- Action item: Print every record below exactly as it stands, but leave out the pictures.

Extracted page text data
>>

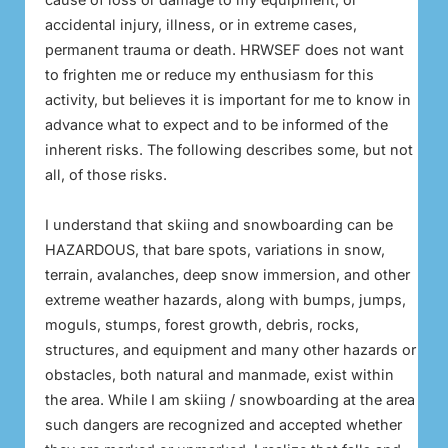
accidental injury, illness, or in extreme cases,
permanent trauma or death. HRWSEF does not want
to frighten me or reduce my enthusiasm for this
activity, but believes it is important for me to know in
advance what to expect and to be informed of the
inherent risks. The following describes some, but not
all, of those risks.
I understand that skiing and snowboarding can be
HAZARDOUS, that bare spots, variations in snow,
terrain, avalanches, deep snow immersion, and other
extreme weather hazards, along with bumps, jumps,
moguls, stumps, forest growth, debris, rocks,
structures, and equipment and many other hazards or
obstacles, both natural and manmade, exist within
the area. While I am skiing / snowboarding at the area
such dangers are recognized and accepted whether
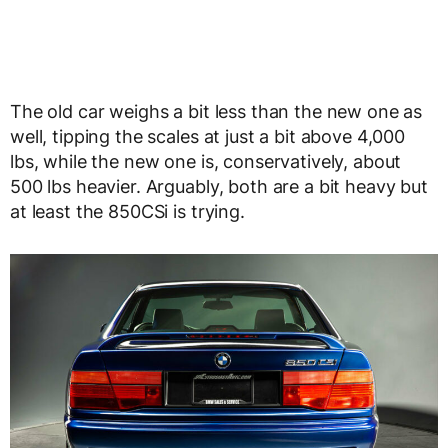
The old car weighs a bit less than the new one as
well, tipping the scales at just a bit above 4,000
lbs, while the new one is, conservatively, about
500 lbs heavier. Arguably, both are a bit heavy but
at least the 850CSi is trying.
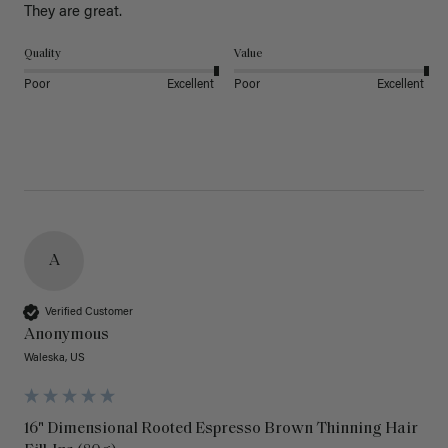
They are great.
Quality
Value
Poor
Excellent
Poor
Excellent
A
Verified Customer
Anonymous
Waleska, US
16" Dimensional Rooted Espresso Brown Thinning Hair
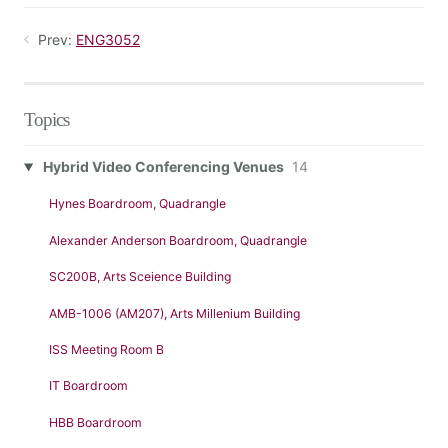
Prev:
ENG3052
Topics
Hybrid Video Conferencing Venues
14
Hynes Boardroom, Quadrangle
Alexander Anderson Boardroom, Quadrangle
SC200B, Arts Sceience Building
AMB-1006 (AM207), Arts Millenium Building
ISS Meeting Room B
IT Boardroom
HBB Boardroom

<<

- Exercise solution:
accidental injury, illness, or in extreme cases,
permanent trauma or death. HRWSEF does not want
to frighten me or reduce my enthusiasm for this
activity, but believes it is important for me to know in
advance what to expect and to be informed of the
inherent risks. The following describes some, but not
all, of those risks.
I understand that skiing and snowboarding can be
HAZARDOUS, that bare spots, variations in snow,
terrain, avalanches, deep snow immersion, and other
extreme weather hazards, along with bumps, jumps,
moguls, stumps, forest growth, debris, rocks,
structures, and equipment and many other hazards or
obstacles, both natural and manmade, exist within
the area. While I am skiing / snowboarding at the area
such dangers are recognized and accepted whether
The old car weighs a bit less than the new one as
well, tipping the scales at just a bit above 4,000
lbs, while the new one is, conservatively, about
500 lbs heavier. Arguably, both are a bit heavy but
at least the 850CSi is trying.
They are great.
Quality
Value
Poor
Excellent
Poor
Excellent
A
Verified Customer
Anonymous
Waleska, US
16" Dimensional Rooted Espresso Brown Thinning Hair
Prev:
ENG3052
Topics
Hybrid Video Conferencing Venues
14
Hynes Boardroom, Quadrangle
Alexander Anderson Boardroom, Quadrangle
SC200B, Arts Sceience Building
AMB-1006 (AM207), Arts Millenium Building
ISS Meeting Room B
IT Boardroom
HBB Boardroom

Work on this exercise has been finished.